==== Recorded information ====

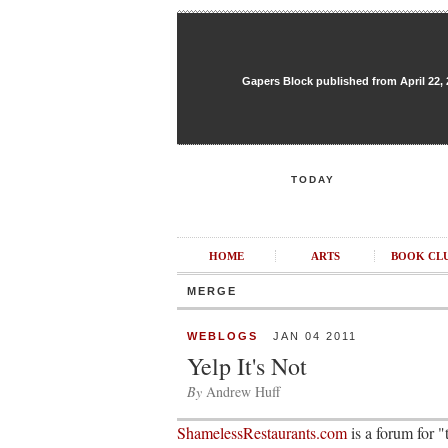
Gapers Block published from April 22, 20
TODAY
HOME
ARTS
BOOK CL
MERGE
WEBLOGS
JAN 04 2011
Yelp It's Not
By
Andrew Huff
ShamelessRestaurants.com
is a forum for 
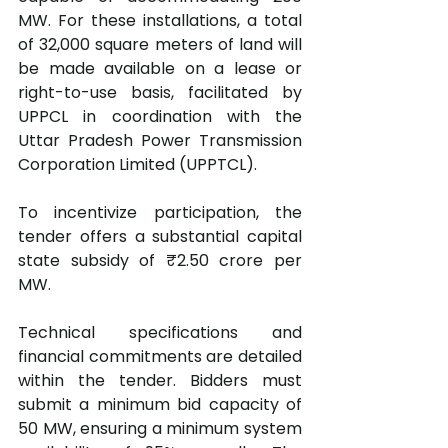
MW. For these installations, a total 
of 32,000 square meters of land will 
be made available on a lease or 
right-to-use basis, facilitated by 
UPPCL in coordination with the 
Uttar Pradesh Power Transmission 
Corporation Limited (UPPTCL).
To incentivize participation, the 
tender offers a substantial capital 
state subsidy of ₹2.50 crore per 
MW.
Technical specifications and 
financial commitments are detailed 
within the tender. Bidders must 
submit a minimum bid capacity of 
50 MW, ensuring a minimum system 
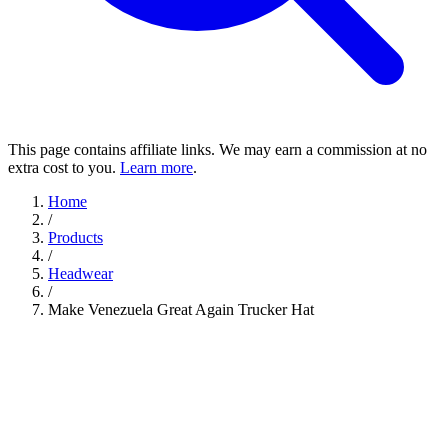
This page contains affiliate links. We may earn a commission at no
extra cost to you.
Learn more
.
Home
/
Products
/
Headwear
/
Make Venezuela Great Again Trucker Hat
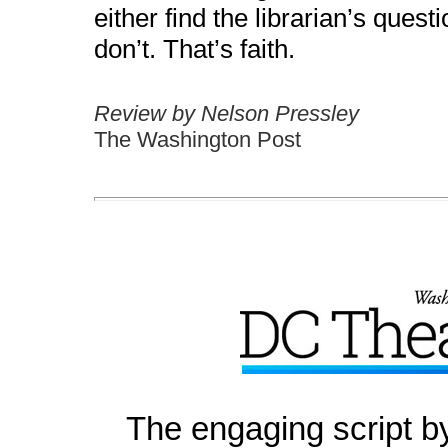
either find the librarian’s ques
don’t. That’s faith.
Review by Nelson Pressley
The Washington Post
The engaging script b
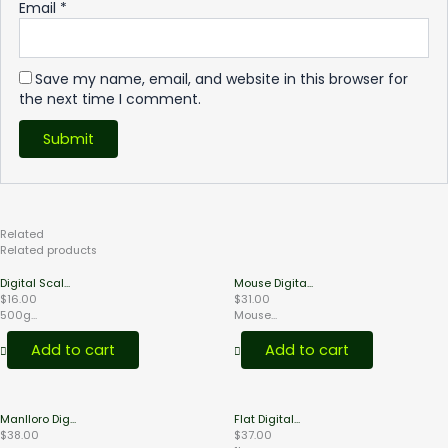
Email
*
Save my name, email, and website in this browser for
the next time I comment.
Related
Products
Related products
Digital Scal...
Mouse Digita...
$
16.00
$
31.00
500g...
Mouse...
Add to cart
Add to cart
Manlloro Dig...
Flat Digital...
$
38.00
$
37.00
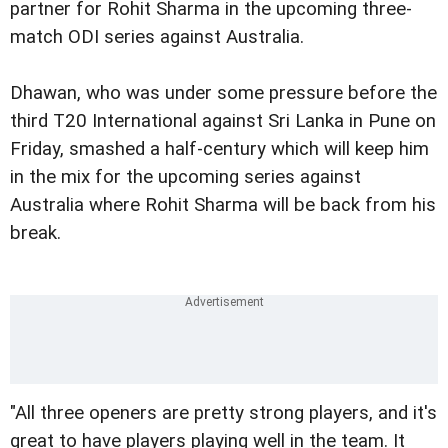
partner for Rohit Sharma in the upcoming three-
match ODI series against Australia.
Dhawan, who was under some pressure before the
third T20 International against Sri Lanka in Pune on
Friday, smashed a half-century which will keep him
in the mix for the upcoming series against
Australia where Rohit Sharma will be back from his
break.
"All three openers are pretty strong players, and it's
great to have players playing well in the team. It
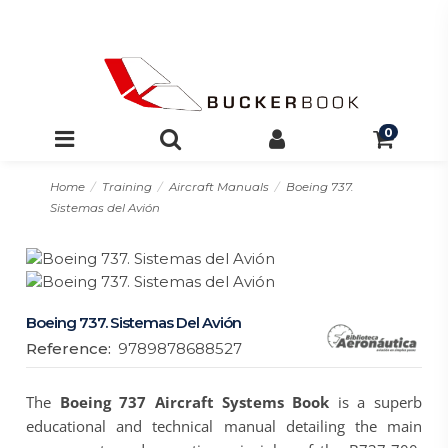
0
Home
Training
Aircraft Manuals
Boeing 737.
Sistemas del Avión
Boeing 737. Sistemas Del Avión
Reference:
9789878688527
The
Boeing 737 Aircraft Systems Book
is a superb
educational and technical manual detailing the main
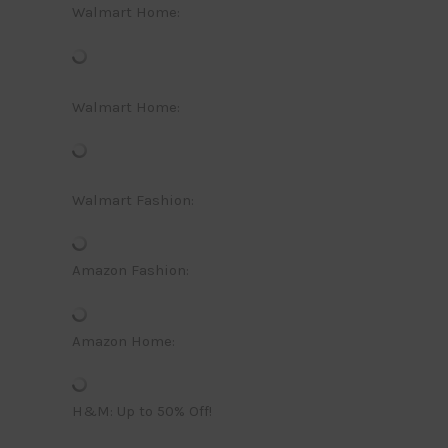
Walmart Home:
Walmart Home:
Walmart Fashion:
Amazon Fashion:
Amazon Home:
H&M: Up to 50% Off!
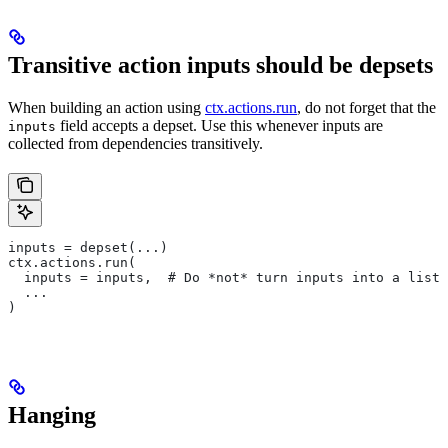
Transitive action inputs should be depsets
When building an action using
ctx.actions.run
, do not forget that the
field accepts a depset. Use this whenever inputs are
inputs
collected from dependencies transitively.
inputs = depset(...)
ctx.actions.run(
  inputs = inputs,  # Do *not* turn inputs into a list
  ...
)
Hanging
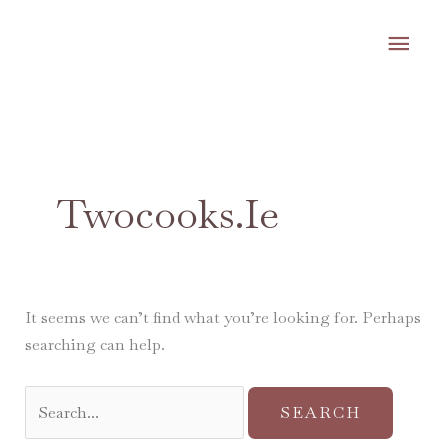
Skip
MA
to
content
ME
Search
for:
Twocooks.ie
It seems we can’t find what you’re looking for. Perhaps
searching can help.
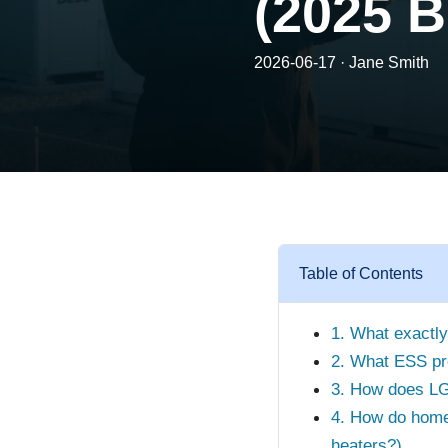
(2025 B
2026-06-17 · Jane Smith
Table of Contents
1. What exactly
2. What ESS pr
3. How does LG 
4. How do home
heaters?)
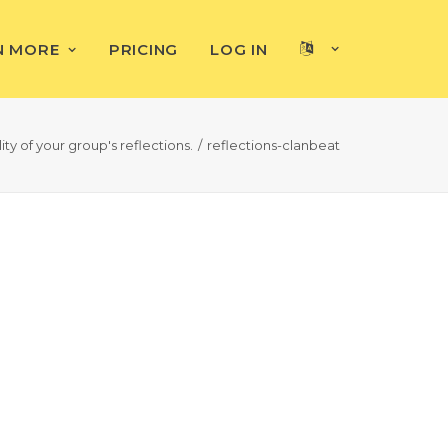
N MORE
PRICING
LOG IN
ty of your group's reflections.
reflections-clanbeat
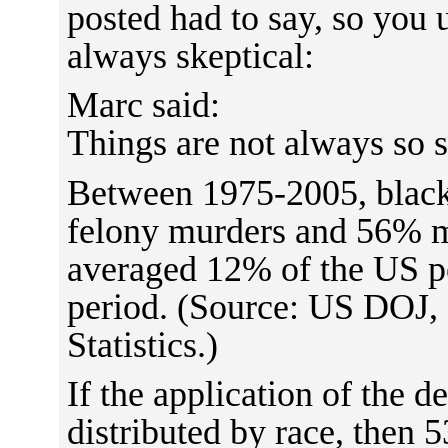
posted had to say, so you
always skeptical:
Marc said:
Things are not always so 
Between 1975-2005, black
felony murders and 56% m
averaged 12% of the US po
period. (Source: US DOJ, 
Statistics.)
If the application of the 
distributed by race, then 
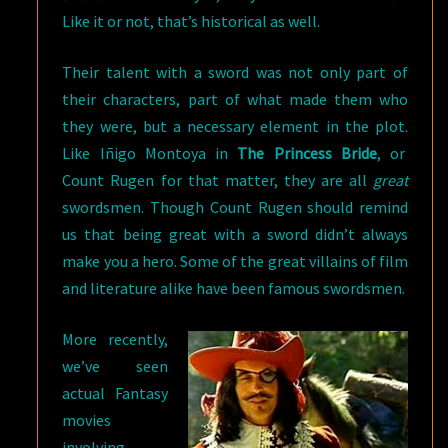
Like it or not, that’s historical as well.
Their talent with a sword was not only part of
their characters, part of what made them who
they were, but a necessary element in the plot.
Like Iñigo Montoya in
The Princess Bride
, or
Count Rugen for that matter, they are all
great
swordsmen. Though Count Rugen should remind
us that being great with a sword didn’t always
make you a hero. Some of the great villains of film
and literature alike have been famous swordsmen.
More recently,
we’ve seen
actual Fantasy
movies
involving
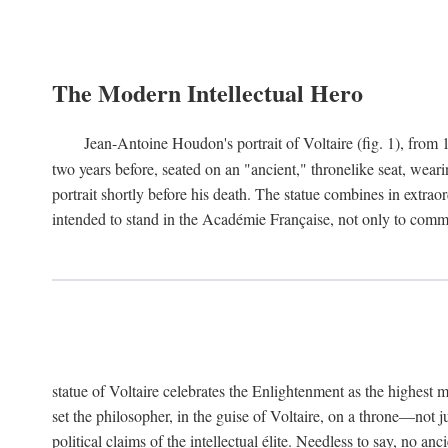
The Modern Intellectual Hero
Jean-Antoine Houdon's portrait of Voltaire (fig. 1), from 
two years before, seated on an "ancient," thronelike seat, wear
portrait shortly before his death. The statue combines in extrao
intended to stand in the Académie Française, not only to comm
statue of Voltaire celebrates the Enlightenment as the highest mo
set the philosopher, in the guise of Voltaire, on a throne—not ju
political claims of the intellectual élite. Needless to say, no an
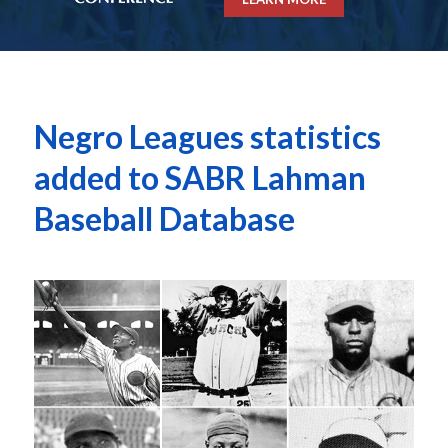
Negro Leagues statistics
added to SABR Lahman
Baseball Database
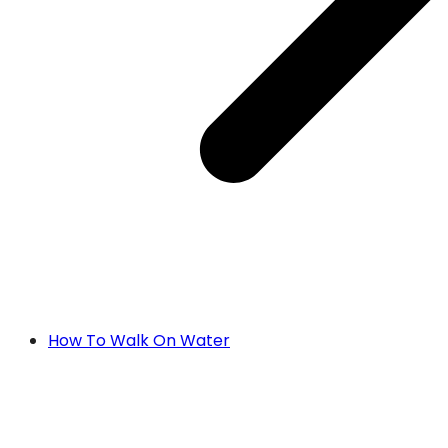
How To Walk On Water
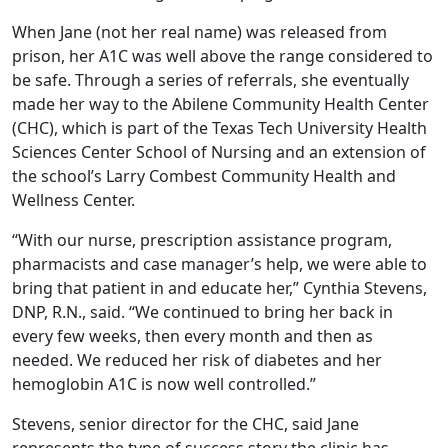
When Jane (not her real name) was released from
prison, her A1C was well above the range considered to
be safe. Through a series of referrals, she eventually
made her way to the Abilene Community Health Center
(CHC), which is part of the Texas Tech University Health
Sciences Center School of Nursing and an extension of
the school’s Larry Combest Community Health and
Wellness Center.
“With our nurse, prescription assistance program,
pharmacists and case manager’s help, we were able to
bring that patient in and educate her,” Cynthia Stevens,
DNP, R.N., said. “We continued to bring her back in
every few weeks, then every month and then as
needed. We reduced her risk of diabetes and her
hemoglobin A1C is now well controlled.”
Stevens, senior director for the CHC, said Jane
represents the type of success story the clinic has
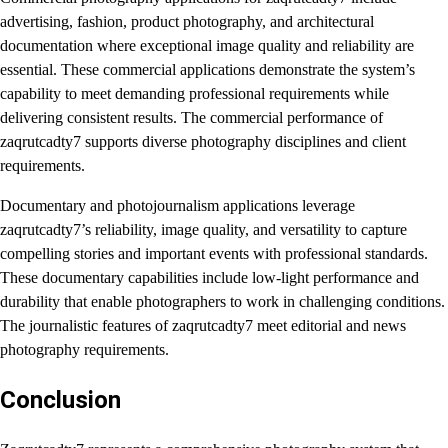
advertising, fashion, product photography, and architectural
documentation where exceptional image quality and reliability are
essential. These commercial applications demonstrate the system’s
capability to meet demanding professional requirements while
delivering consistent results. The commercial performance of
zaqrutcadty7 supports diverse photography disciplines and client
requirements.
Documentary and photojournalism applications leverage
zaqrutcadty7’s reliability, image quality, and versatility to capture
compelling stories and important events with professional standards.
These documentary capabilities include low-light performance and
durability that enable photographers to work in challenging conditions.
The journalistic features of zaqrutcadty7 meet editorial and news
photography requirements.
Conclusion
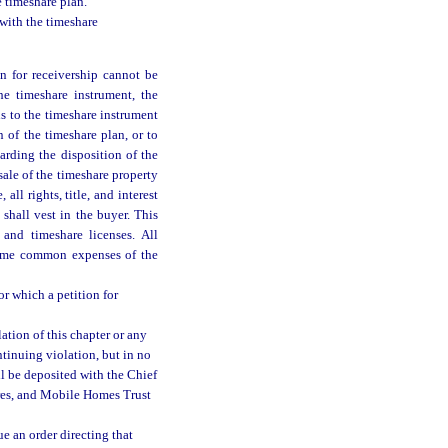
e timeshare plan.
 with the timeshare
on for receivership cannot be
he timeshare instrument, the
s to the timeshare instrument
 of the timeshare plan, or to
garding the disposition of the
sale of the timeshare property
all rights, title, and interest
shall vest in the buyer. This
 and timeshare licenses. All
ecome common expenses of the
or which a petition for
ation of this chapter or any
tinuing violation, but in no
l be deposited with the Chief
ares, and Mobile Homes Trust
ue an order directing that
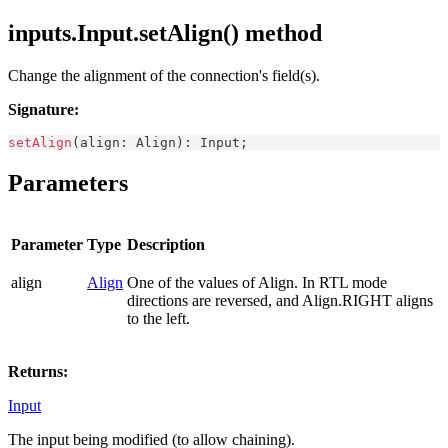
inputs.Input.setAlign() method
Change the alignment of the connection's field(s).
Signature:
setAlign
(
align
:
Align
)
:
Input
;
Parameters
Parameter
Type
Description
align
Align
One of the values of Align. In RTL mode
directions are reversed, and Align.RIGHT aligns
to the left.
Returns:
Input
The input being modified (to allow chaining).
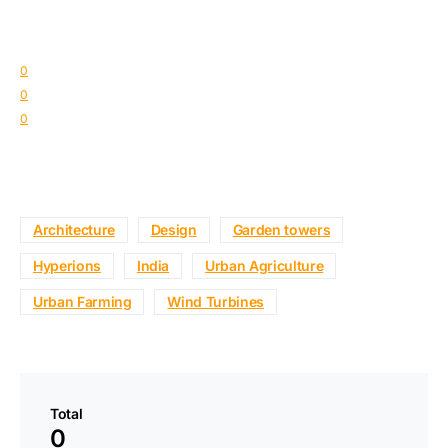
0
0
0
Architecture
Design
Garden towers
Hyperions
India
Urban Agriculture
Urban Farming
Wind Turbines
Total
0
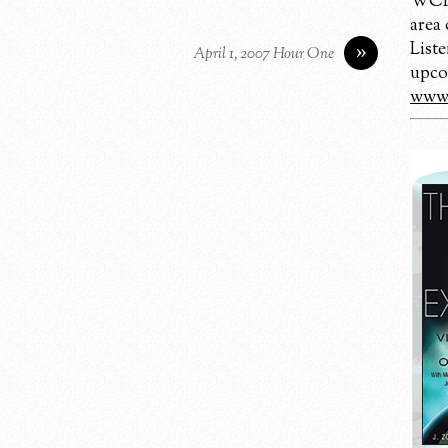
WCBM
area
Liste
»
April 1, 2007 Hour One
upco
www.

====

Problem to work on. Every line that holds the string "field" must be copied from the records above.

Solution for this problem.
field accepts a depset. Use this whenever inputs are
Change the alignment of the connection's field(s).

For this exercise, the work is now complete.